> **Directions for this task**
Beginning with the line containing "Ram Rampage Rebel 2.0T 4x4", give every line again exactly as it is, ending with the last line of the entries.

Page-level text extractions
····················
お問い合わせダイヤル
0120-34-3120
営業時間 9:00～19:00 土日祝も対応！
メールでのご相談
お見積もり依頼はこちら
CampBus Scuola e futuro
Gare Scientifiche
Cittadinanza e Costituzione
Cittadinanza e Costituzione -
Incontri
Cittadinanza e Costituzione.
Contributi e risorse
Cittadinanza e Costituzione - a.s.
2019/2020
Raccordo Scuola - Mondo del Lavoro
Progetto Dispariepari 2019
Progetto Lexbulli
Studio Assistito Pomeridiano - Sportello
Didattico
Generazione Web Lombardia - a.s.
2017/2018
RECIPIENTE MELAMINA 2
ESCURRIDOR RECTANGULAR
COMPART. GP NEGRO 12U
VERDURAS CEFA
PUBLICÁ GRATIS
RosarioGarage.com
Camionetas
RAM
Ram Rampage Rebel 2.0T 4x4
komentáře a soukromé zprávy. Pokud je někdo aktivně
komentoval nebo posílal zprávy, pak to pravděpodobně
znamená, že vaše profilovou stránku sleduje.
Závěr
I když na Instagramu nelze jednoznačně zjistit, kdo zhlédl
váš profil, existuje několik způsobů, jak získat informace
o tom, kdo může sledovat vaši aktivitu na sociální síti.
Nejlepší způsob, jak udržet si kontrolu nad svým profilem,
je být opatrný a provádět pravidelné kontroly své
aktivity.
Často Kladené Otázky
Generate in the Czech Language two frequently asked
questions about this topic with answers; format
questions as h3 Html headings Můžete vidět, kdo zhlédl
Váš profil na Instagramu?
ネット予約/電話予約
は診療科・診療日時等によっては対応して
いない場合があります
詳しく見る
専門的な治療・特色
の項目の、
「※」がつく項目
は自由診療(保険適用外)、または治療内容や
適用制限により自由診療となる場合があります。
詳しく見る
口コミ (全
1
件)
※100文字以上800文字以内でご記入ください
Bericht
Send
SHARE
····················
> **Response**
Ram Rampage Rebel 2.0T 4x4
komentáře a soukromé zprávy. Pokud je někdo aktivně
komentoval nebo posílal zprávy, pak to pravděpodobně
znamená, že vaše profilovou stránku sleduje.
Závěr
I když na Instagramu nelze jednoznačně zjistit, kdo zhlédl
váš profil, existuje několik způsobů, jak získat informace
o tom, kdo může sledovat vaši aktivitu na sociální síti.
Nejlepší způsob, jak udržet si kontrolu nad svým profilem,
je být opatrný a provádět pravidelné kontroly své
aktivity.
Často Kladené Otázky
Generate in the Czech Language two frequently asked
questions about this topic with answers; format
questions as h3 Html headings Můžete vidět, kdo zhlédl
Váš profil na Instagramu?
ネット予約/電話予約
は診療科・診療日時等によっては対応して
いない場合があります
詳しく見る
専門的な治療・特色
の項目の、
「※」がつく項目
は自由診療(保険適用外)、または治療内容や
適用制限により自由診療となる場合があります。
詳しく見る
口コミ (全
1
件)
※100文字以上800文字以内でご記入ください
Bericht
Send
SHARE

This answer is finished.